Intellectuel engagé, toujours porté à comprendre et analyser avant d’écrire, doté dans l’action d’une vive intelligence stratégique (qu’il manifestait d’ailleurs aussi bien en dribblant au foot qu’en jouant aux boules), Charles était avant tout d’un abord fraternel. Son aptitude à la convivialité et à ses bonheurs l’emportait toujours sur l’aisance de sa parole critique. Il restait profondément relié à l’humus dont la nature l’avait pétri7, ce qui me touchait d’autant plus que je suis moi-même d’origine rurale.

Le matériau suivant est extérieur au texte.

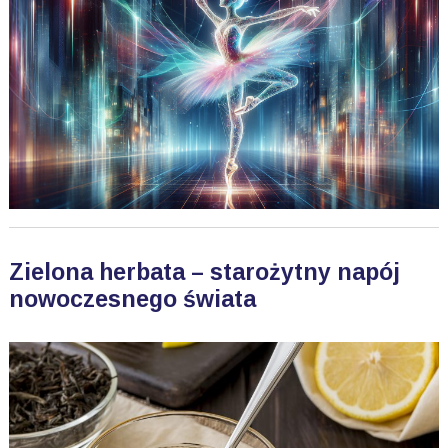
Zielona herbata – starożytny napój
nowoczesnego świata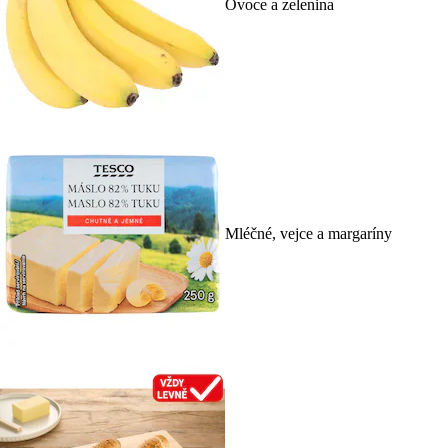
Ovoce a zelenina
Mléčné, vejce a margaríny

C’est sans doute aussi grâce à cela qu’il a su stoïquement supporter ses souffrances, en gardant le sens de la saveur primordiale de la vie, qui aide tant à supporter le reste… Il nous l’a fait savoir à la veille de son décès, acceptant d’autant plus sagement sa fin de vie qu’il savait la plénitude de ce qu’il avait vécu : « Ce qui m’arrive, tout le monde y arrive ».

Charles n’a pas pleuré sur son sort, ce qui nous invite à partager cette retenue.

Cependant, ne pouvant m’abstenir d’un pleur, je ne retiendrai pas une larme d’admiration : ¡Adiós, Amigo!8

Bruno Hongre  (17-09-2020)


1 Sondage Qui a peur du Tiers-Monde ? dont Charles tira les enseignements dans le livre de même titre, publié au Seuil avec la collaboration de J-Y Carpentan, en 1981.

2 Débats et colloques s’ensuivirent avec éclat. Cf. par exemple cette présentation de l’un d’eux dans Le Monde : « Charles Condamines montre que la question centrale demeure celle du pouvoir d'achat des pauvres du tiers-monde, Alain Perrot est convaincu que la suralimentation du Nord est en rapport direct avec la sous-alimentation du Sud ; François de Ravignan estime que seule une rupture avec le système actuel peut assurer le renouvellement en profondeur dont le monde a besoin. » (Le Monde, 1982).

3 Cf. la Publication du dossier de Frères des Hommes : Une seule Terre, une seule Pub ? que j’ai rédigé sous la houlette de Charles, avec la collaboration de Frédéric Mounier.

4 L’expression « tiers-monde » laisse entendre que les problèmes des pays pauvres leur sont inhérents, alors qu’ils sont indubitablement liés au « mal développement » global de la planète, ce que Charles dénoncera inlassablement dans son action au sein de l’ORSTOM (critique des pratiques de « charity business »), puis, comme directeur de l’Institut PANOS.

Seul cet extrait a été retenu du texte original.